As the editor, printer and publisher of Courts and Jesters, a limited edition portfolio of artist’s prints, I’d like to talk briefly about the whys and wherefores of this particular venture, as a pretext to indulging in a couple of pet digressions concerning the location of printmedia across the art/craft divide in the Australian context.

Courts and Jesters was published in July 1992 as an edition of 20 portfolios, with a further 6 artist’s proofs. It was printed at the Tin Sheds Art Workshop, Sydney University, either in collaboration or in close consultation with the artists. The portfolio contains work by Janet Burchill, ADS Donaldson, Dale Frank, Matthys Gerber, Geoff Kleem and John Young. It was produced specifically for sale through Ars Multiplicata, a small Sydney gallery that specialises in editions and multiples. The portfolio represents in many respects exactly what Ars Multiplicata was set up to trade in. It is really the end result of discussions between the gallery’s director, Susan Shehadie, and myself, that actually predate the existence of the gallery.

Ars Multiplicata, as does Courts and Jesters, looks to Europe and America for its models and reference points. Group artist print ventures in these centres of Western art and culture, have a certain currency that is lacking here. The works literally move outwards (initially at least) by virtue of their multiplicity, towards a relatively broad audience that is reasonably au fait with the history and theory of art. While interest in contemporary art is not especially high in Australia, publishing can, I believe, still serve to promote or extend arts sphere of cultural influence. Furthermore, while prints may have once been generally perceived as a kind of underprivileged artistic spin-off, in a postmodern world they potentially constitute as legitimate a form as any, through which the signs of art might circulate.

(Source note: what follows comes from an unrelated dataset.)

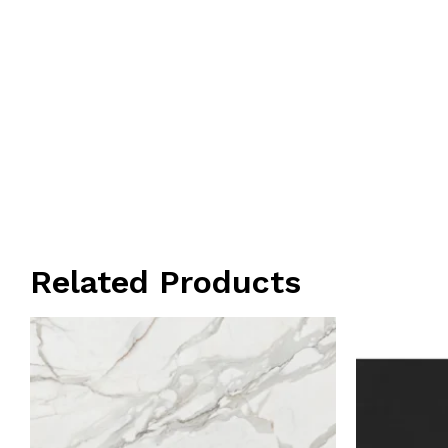
Related Products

To my way of thinking then there are parallels between the Courts and Jesters portfolio and say some of the Fluxus and Pop Art portfolios published throughout the 60s, 70s and 80s. In all cases the intention was not only to promote an interest in art by providing relatively affordable objets d'art, made more accessible by their location within a peer group context, but to use the conventions of the print medium to document and extend the concerns of a group of artists of roughly the same generation.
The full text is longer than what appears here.